Rester dans le moment présent m’aide à reconnaître les sentiments qui surgissent et tentent de me convaincre que demander de l’aide est un signe de faiblesse et que je suis un fardeau si j’accepte de l’aide.

La vérité est que donner et accepter de l’aide sont deux des plus beaux cadeaux que l’on puisse se faire à soi-même et aux autres. Lorsque nous enlevons nos capes de super-héros et acceptons l’aide des autres, nous leur donnons la possibilité d’être utiles, de se sentir bien dans leur peau et d’améliorer leur karma.

Ne prenez pas la vie à cœur.


Il faut beaucoup d’énergie inutile pour comprendre pourquoi quelque chose arrive. Je pourrais passer des heures à revoir les événements de ma vie avec des fins différentes, à me demander ce que j’aurais pu faire différemment ou à essayer de déterminer qui était en faute.

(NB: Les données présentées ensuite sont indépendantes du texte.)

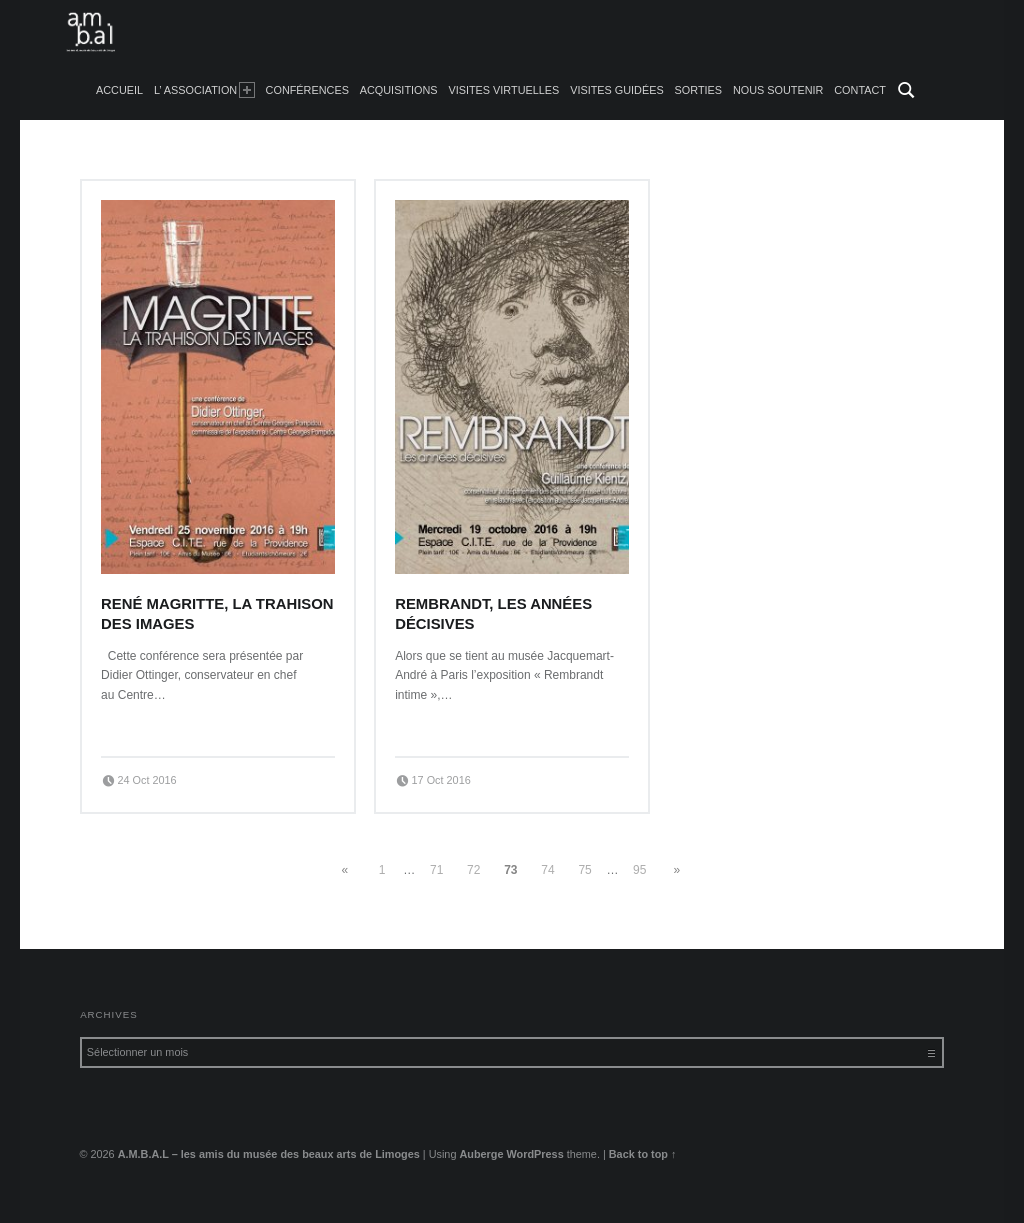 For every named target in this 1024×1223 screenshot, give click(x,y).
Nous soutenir (778, 90)
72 (473, 870)
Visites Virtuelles (503, 90)
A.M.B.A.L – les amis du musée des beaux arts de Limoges (269, 1154)
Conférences (307, 90)
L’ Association (204, 90)
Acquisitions (399, 90)
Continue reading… (156, 726)
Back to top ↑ (643, 1154)
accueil (119, 90)
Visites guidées (617, 90)
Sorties (698, 90)
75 (584, 870)
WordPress (535, 1154)
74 (547, 870)
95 (639, 870)
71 (436, 870)
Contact (860, 90) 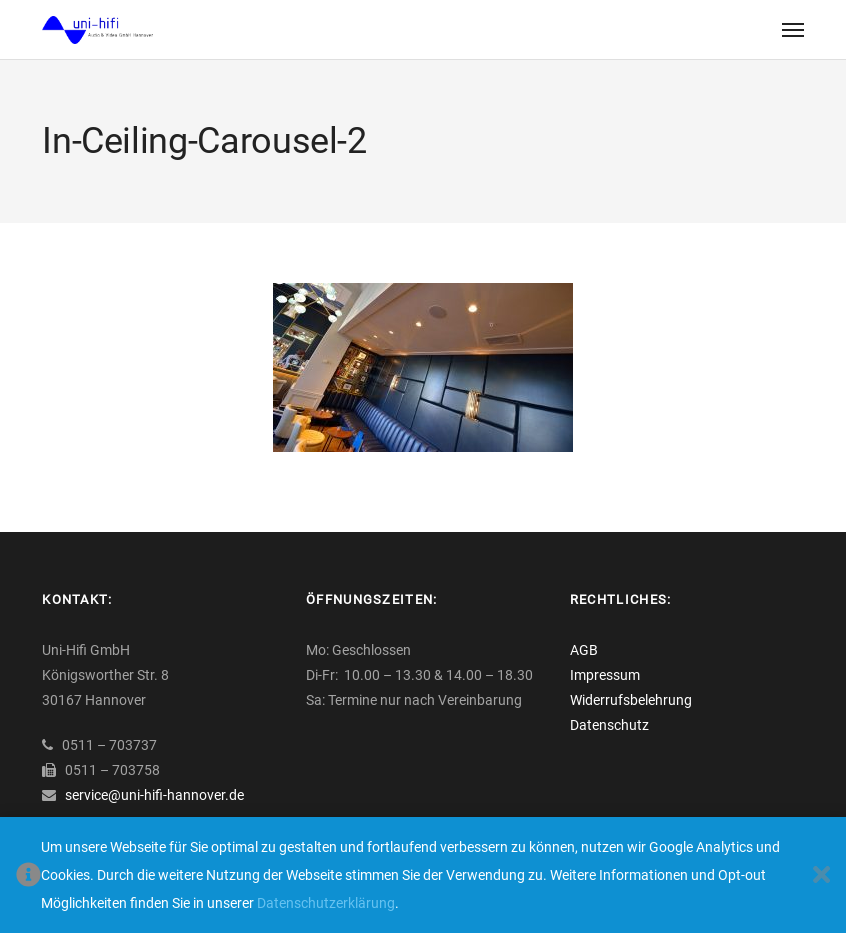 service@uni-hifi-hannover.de (154, 795)
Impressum (605, 675)
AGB (584, 650)
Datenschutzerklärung (326, 903)
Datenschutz (609, 725)
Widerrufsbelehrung (631, 700) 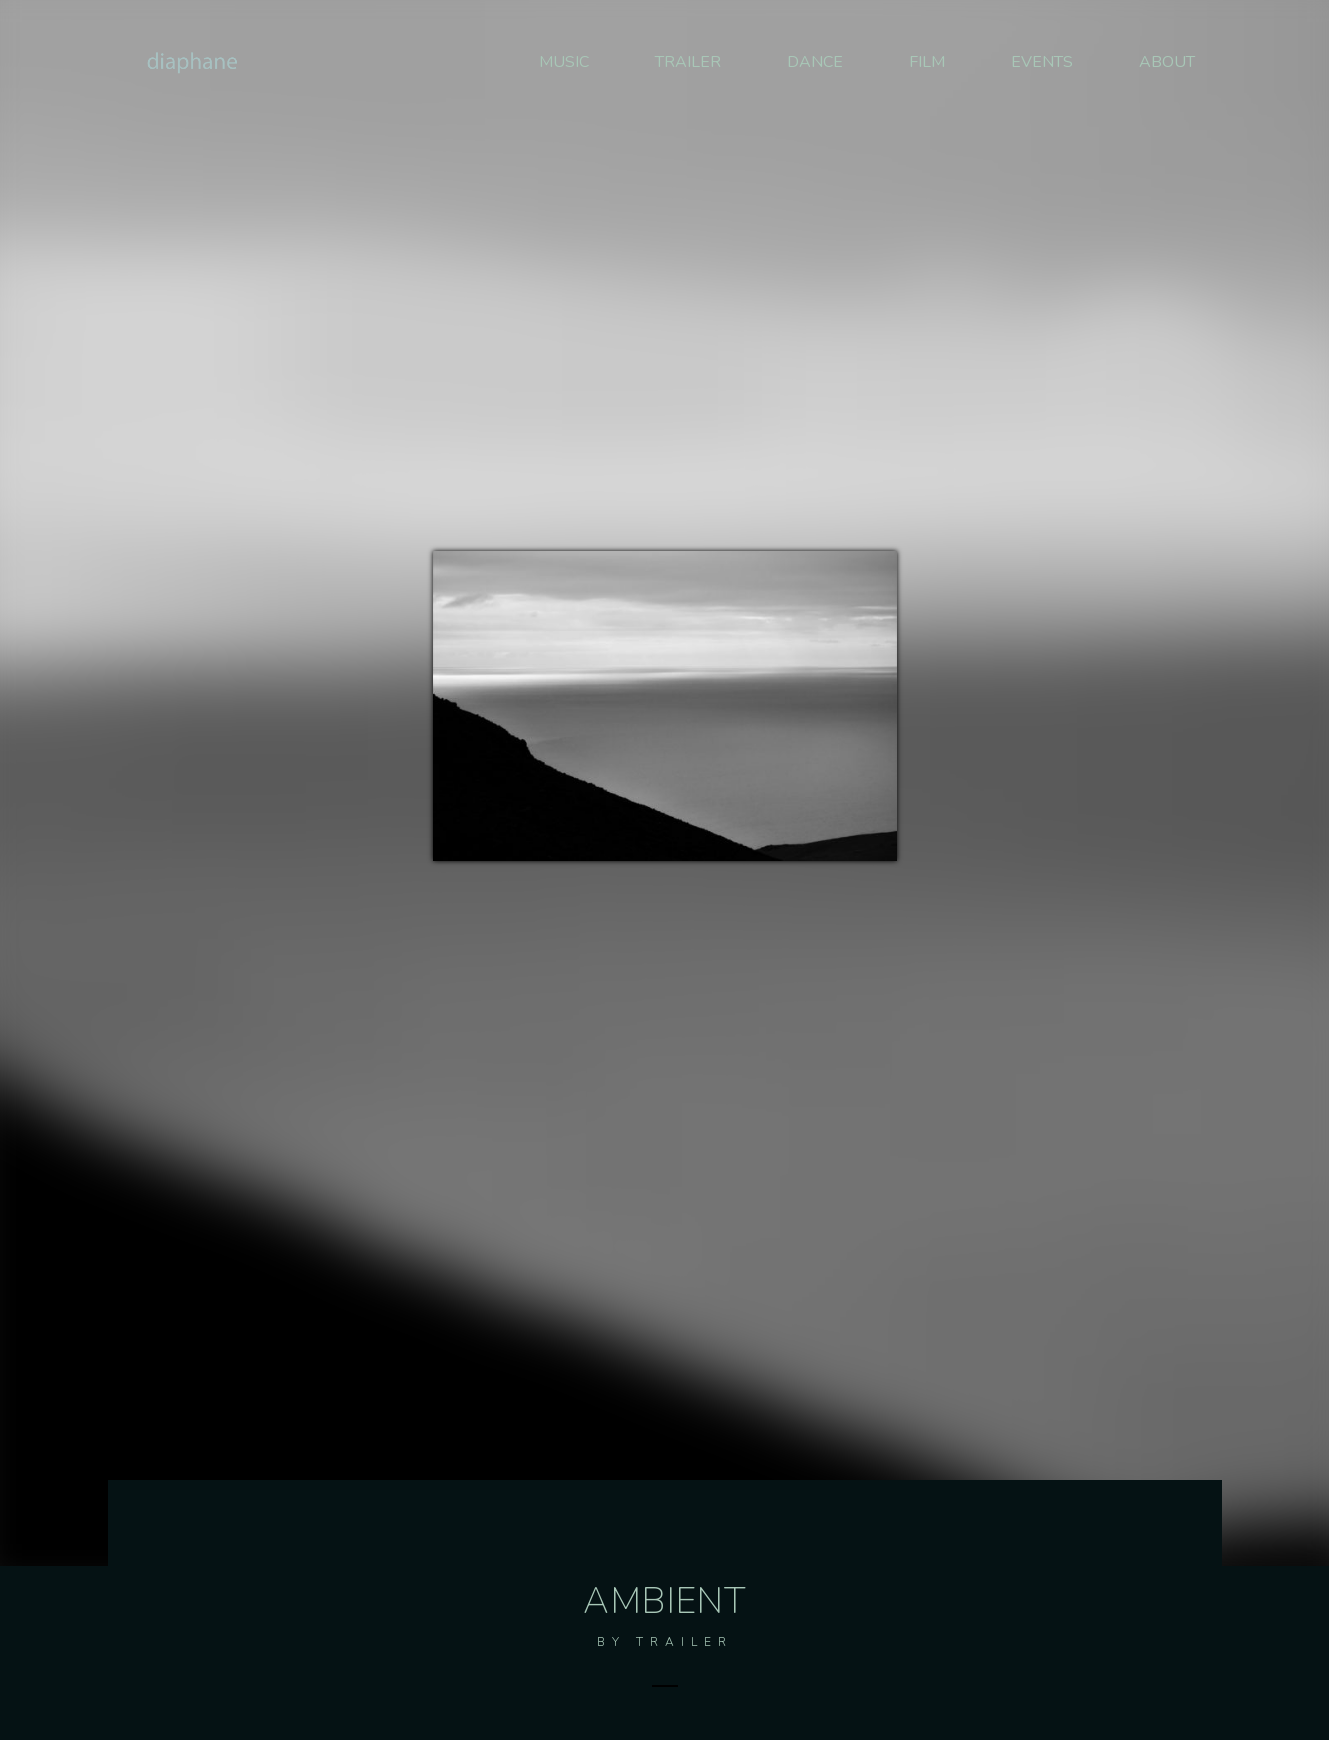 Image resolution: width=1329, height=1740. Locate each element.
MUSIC (564, 62)
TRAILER (688, 62)
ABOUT (1167, 62)
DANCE (815, 62)
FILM (927, 62)
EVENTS (1042, 62)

La vérité est que, quels que soient les efforts que nous déployons pour exercer un contrôle, nous sommes tous confrontés à des défis et connaîtrons la souffrance à un moment donné de notre vie. Personne n’est à l’abri de la douleur. Personne ne l’est.

En fait, prendre le temps de reconnaître l’ampleur de la souffrance des gens est un exercice utile. Il m’a aidé à accepter ma propre situation et à développer de la compassion : pour moi-même, pour le père de mon fils et pour les autres.

C’est une formation spirituelle.
De nombreuses personnes ont de bonnes idées pour vous aider dans ce processus, mais peu d’entre elles disent à quel point cela peut être difficile. Ça peut être dur, mais pas aussi épuisant que d’être un super-héros.

Je me sens également très désorientée lorsque j’ai fait de grands progrès dans ma réaction au monde, pour retomber – je veux dire vraiment retomber – dans mes vieilles habitudes un jour avec un partenaire, au travail ou dans la circulation.

Ne vous focalisez pas sur le résultat final. S’il vous vient à l’esprit que tous vos efforts jusqu’à présent ont été une perte de temps, reconnaissez-le et dites gentiment « Réfléchissez ». Vous devrez peut-être dire « penser » quelques dizaines de fois. C’est bien. C’est tout bon.

Respirez.
C’est probablement la chose la plus importante que vous puissiez faire pour améliorer votre vie sans rien changer à votre environnement. Respirez profondément.

Laisse tomber.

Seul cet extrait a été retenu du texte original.